Des bars plus sédentaires
En revanche, les bars sont présents toute l’année dans la lagune, même s’ils font des allers-retours plus fréquents entre mer et lagune en hiver. Ceci est probablement lié à la localisation de leur site de reproduction, qui pourrait être beaucoup plus proche des côtes que celui des daurades. Les bars remontent également les cours d’eau : « Pendant la période estivale, on remarque que certains bars vont dans l’eau douce pendant quelques jours, avant de retourner dans la lagune. Nous avons plusieurs hypothèses pour expliquer ce comportement : soit ils y vont pour chasser des proies, soit pour se débarrasser de parasites attrapés dans la lagune ou en mer. »
Un nouveau projet à plus grande échelle
Le projet Connect-Med (connectivité des poissons à l’interface lagune – mer en Méditerranée) élargit ces premiers résultats à d’autres lagunes et d’autres espèces. Pour cela, 260 daurades, 150 bars, 50 saupes et 50 mulets vont être marqués. Les quatre espèces n’ont pas été choisies par hasard, elles représentent quatre régimes alimentaires distincts : les bars sont carnivores, les daurades omnivores, les saupes herbivores, et enfin les mulets trouvent leur nourriture dans la vase. Il sera ainsi possible de faire le lien entre leurs déplacements et leurs besoins en nourriture, ainsi qu’entre leur croissance et leur lieu de vie. « On pourrait par exemple montrer que certaines lagunes permettent une meilleure croissance, parce qu’elles offrent des conditions environnementales plus favorables», explique Fabien Forget, chercheur IRD au sein de l’UMR Marbec . Les poissons sont équipés à la fois d’une marque externe, repérable par les pêcheurs, d’un tatouage bleu sur le ventre, et d’un petit émetteur acoustique interne.
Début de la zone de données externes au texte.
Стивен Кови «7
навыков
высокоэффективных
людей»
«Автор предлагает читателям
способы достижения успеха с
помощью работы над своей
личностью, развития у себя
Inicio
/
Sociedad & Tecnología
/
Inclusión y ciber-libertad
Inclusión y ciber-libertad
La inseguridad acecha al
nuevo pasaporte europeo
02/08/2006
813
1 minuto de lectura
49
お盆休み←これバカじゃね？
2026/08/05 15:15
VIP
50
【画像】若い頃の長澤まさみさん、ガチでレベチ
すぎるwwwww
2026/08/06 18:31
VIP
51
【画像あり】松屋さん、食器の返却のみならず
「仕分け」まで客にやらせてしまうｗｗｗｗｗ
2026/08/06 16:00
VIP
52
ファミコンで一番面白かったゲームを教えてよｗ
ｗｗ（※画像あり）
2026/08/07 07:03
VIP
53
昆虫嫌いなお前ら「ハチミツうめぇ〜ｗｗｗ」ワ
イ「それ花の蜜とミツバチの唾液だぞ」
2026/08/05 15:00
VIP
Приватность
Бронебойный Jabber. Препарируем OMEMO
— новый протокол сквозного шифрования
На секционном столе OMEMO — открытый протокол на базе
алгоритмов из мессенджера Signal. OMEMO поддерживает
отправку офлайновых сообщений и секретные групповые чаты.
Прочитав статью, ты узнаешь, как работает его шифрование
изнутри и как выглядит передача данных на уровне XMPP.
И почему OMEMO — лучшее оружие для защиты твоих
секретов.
Ce dernier peut être détecté par un réseau régional d’une centaine d’hydrophones, mis en place dans le cadre du projet Connect-Med grâce aux partenaires du projet. Ceux-ci sont placés à des endroits stratégiques entre la frontière espagnole et les calanques de Marseille, comme les entrées de lagunes ou les lieux supposés de reproduction en mer. Le cap des 200 poissons marqués en 2019 a été franchi début septembre, pour un total de 360 marqués depuis mi 2017.
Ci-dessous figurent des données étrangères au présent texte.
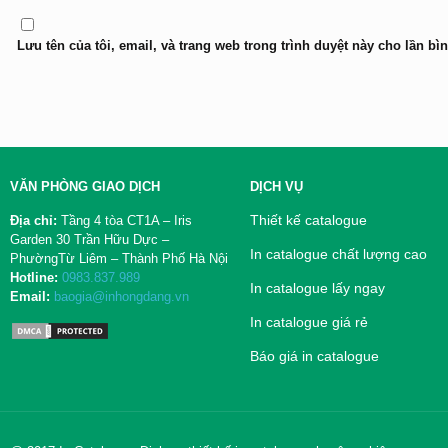
Lưu tên của tôi, email, và trang web trong trình duyệt này cho lần bìn
VĂN PHÒNG GIAO DỊCH
DỊCH VỤ
Thiết kế catalogue
Địa chỉ:
Tầng 4 tòa CT1A – Iris
Garden 30 Trần Hữu Dực –
In catalogue chất lượng cao
PhườngTừ Liêm – Thành Phố Hà Nội
Hotline:
0983.837.989
In catalogue lấy ngay
Email:
baogia@inhongdang.vn
In catalogue giá rẻ
Báo giá in catalogue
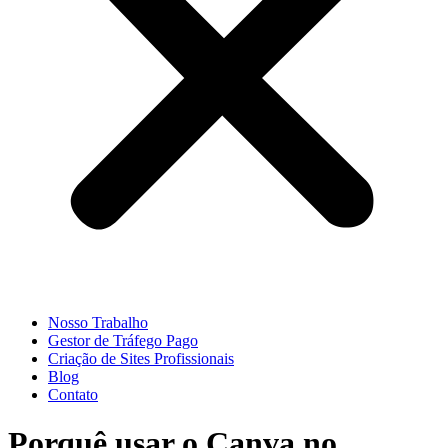
Nosso Trabalho
Gestor de Tráfego Pago
Criação de Sites Profissionais
Blog
Contato
Porquê usar o Canva no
Une seconde phase de marquage est prévue entre octobre et décembre 2019 sur les sites de reproduction présumés. En effet, on sait que ces poissons se reproduisent en mer, mais le lieu exact n’est pas certain. « Ces marquages permettront de mieux comprendre le rôle des lagunes pour ces espèces, les couloirs migratoires régionaux durant la phase hivernale et d’identifier les sites de reproduction aujourd’hui peu connus » précise Jérôme Bourjea. Les résultats complémentaires seront disponibles au printemps prochain.